Оставляя пока в стороне проблему «мертвых» авторов, сосредоточимся на взаимодействии Мастера с драматургами-современниками. Суть превращения в ходе постановки изначально несовершенной пьесы (а несовершенна по Мейерхольду, напомним, любая пьеса, ибо она — произведение литературное) {19} в версию более совершенную — сценическую — сформулирована Мастером в уже приводимом ранее сообщении о пьесе С. М. Третьякова «Хочу ребенка»: «Эта вещь < …> не совершенна < …>. Я ничего менять не буду. Третьяков сам изменит то, что окажется нужным менять в процессе работы над постановкой» [135, 199 – 200]. Итак, процесс превращения изначально несовершенного драматургического материала в более совершенный мог заключаться в переписывании пьесы самим «живым» драматургом при совместной работе с режиссером в подготовительный период и уже по ходу репетиций.

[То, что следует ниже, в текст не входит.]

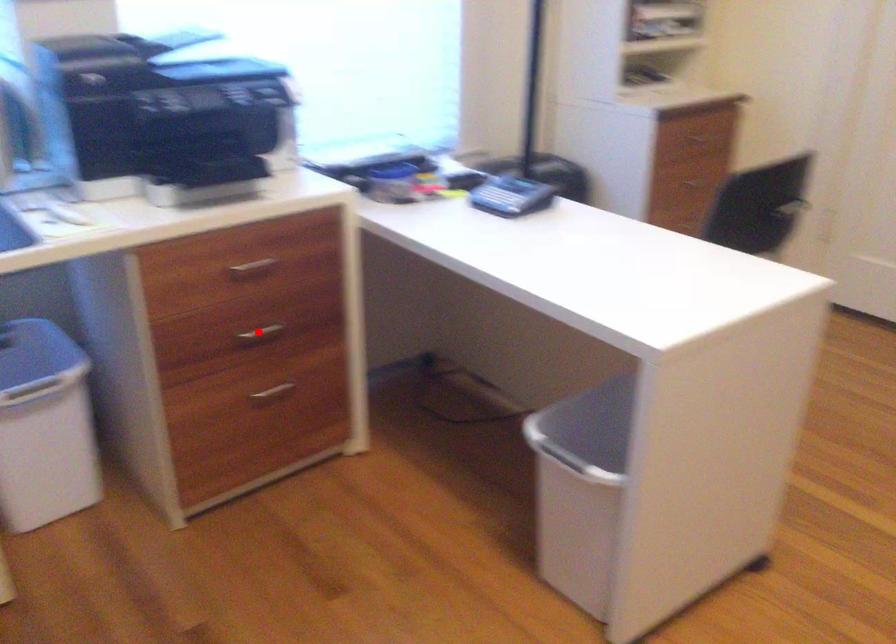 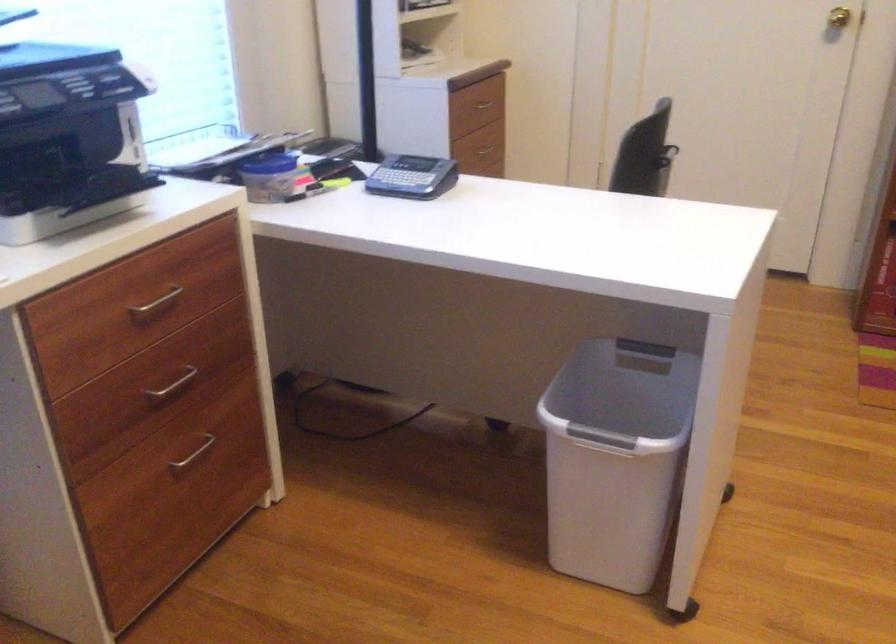 Question: I am providing you with two images of the same scene from different viewpoints. Given a red point in image1, look at the same physical point in image2. Is it:

Choices:
 (A) Closer to the viewpoint
 (B) Farther from the viewpoint

Answer: (A) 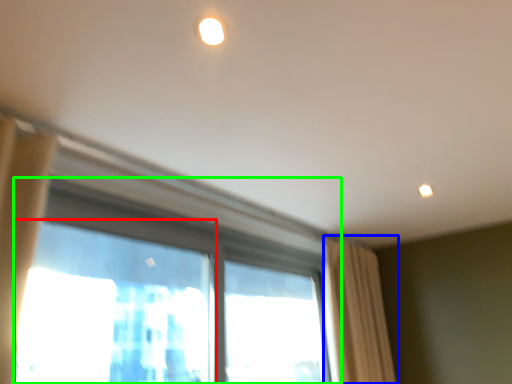 Question: Considering the real-world distances, which object is farthest from window screen (highlighted by a red box)? curtain (highlighted by a blue box) or window (highlighted by a green box)?

Choices:
 (A) curtain
 (B) window

Answer: (A) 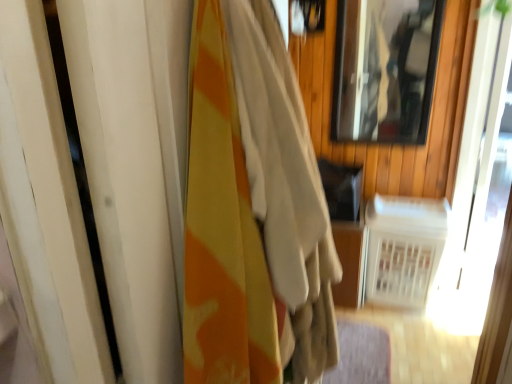 Question: From the image's perspective, is clear glass mirror at upper right under white plastic radiator at lower right?

Choices:
 (A) yes
 (B) no

Answer: (B)

Question: Does clear glass mirror at upper right have a greater height compared to white plastic radiator at lower right?

Choices:
 (A) no
 (B) yes

Answer: (B)

Question: Can you confirm if clear glass mirror at upper right is shorter than white plastic radiator at lower right?

Choices:
 (A) yes
 (B) no

Answer: (B)

Question: From the image's perspective, would you say clear glass mirror at upper right is positioned over white plastic radiator at lower right?

Choices:
 (A) yes
 (B) no

Answer: (A)

Question: Is clear glass mirror at upper right located outside white plastic radiator at lower right?

Choices:
 (A) no
 (B) yes

Answer: (B)

Question: Is clear glass mirror at upper right taller or shorter than white plastic radiator at lower right?

Choices:
 (A) tall
 (B) short

Answer: (A)

Question: Is clear glass mirror at upper right inside the boundaries of white plastic radiator at lower right, or outside?

Choices:
 (A) inside
 (B) outside

Answer: (B)

Question: Considering their positions, is clear glass mirror at upper right located in front of or behind white plastic radiator at lower right?

Choices:
 (A) front
 (B) behind

Answer: (A)

Question: From the image's perspective, is clear glass mirror at upper right above or below white plastic radiator at lower right?

Choices:
 (A) below
 (B) above

Answer: (B)

Question: In terms of size, does white plastic radiator at lower right appear bigger or smaller than camouflage fabric curtain at left?

Choices:
 (A) small
 (B) big

Answer: (A)

Question: In terms of height, does white plastic radiator at lower right look taller or shorter compared to camouflage fabric curtain at left?

Choices:
 (A) tall
 (B) short

Answer: (B)

Question: From the image's perspective, is white plastic radiator at lower right above or below camouflage fabric curtain at left?

Choices:
 (A) below
 (B) above

Answer: (A)

Question: Is white plastic radiator at lower right in front of or behind camouflage fabric curtain at left in the image?

Choices:
 (A) behind
 (B) front

Answer: (A)

Question: Looking at their shapes, would you say camouflage fabric curtain at left is wider or thinner than clear glass mirror at upper right?

Choices:
 (A) wide
 (B) thin

Answer: (A)

Question: Is camouflage fabric curtain at left taller or shorter than clear glass mirror at upper right?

О том, насколько тяжело давалось Мейерхольду подобное сотворчество, свидетельствует Е. И. Габрилович: «Трудно даже представить себе весь арсенал, всю артиллерию дипломатических, тактических, психологических, эмоциональных средств и уловок, к которым прибегал Мейерхольд в работе с современными ему Шекспирами». Будучи одним из таких «шекспиров», не без иронии, в том числе, и в собственный адрес, Габрилович описывает разговор Мейерхольда с неким автором. Восхищаясь сочиненной этим автором сценой ревности между мужем и женой, Мастер, тем не менее, предлагал ее чуть-чуть улучшить, введя в сцену третий персонаж — гостя. Недоумевающий автор возражал, ибо им изображен семейный скандал, интимный эпизод. Режиссер разъяснял свою мысль: муж только что узнал об измене жены, и лишь присутствие постороннего не позволяет ему устроить сцену; жена тоже чувствует, что муж все знает, и это заставляет ее безостановочно болтать; один посторонний ничего не понимает и спокойно поглощает еду. Развивая свой замысел, Мастер говорил и о том, что хорошо бы сюда добавить еще и собаку: пусть она бегает вокруг стола и клянчит себе еду. В конце концов Мейерхольду удалось уверить совершенно сбитого с толку автора, что тот хотел и сам предложить что-то подобное, но не решался надоедать Мастеру. «Однако это было только началом авторской работы над эпизодом. Автор продолжал ее долгие месяцы — за письменным столом и на репетициях, пока, наконец, не осуществлялось то, что Мейерхольд называл сценическим вариантом, то есть вариантом, который нужен был ему, Мейерхольду, для его постановки. При этом случалось и так, что в этом сценическом варианте не было ни мужа, ни жены, ни измены, ни гостя, ни собаки. Оставался разве только один обед, но уже как бы вроде и не обед и по совершенно другому поводу» [21, 63 – 64].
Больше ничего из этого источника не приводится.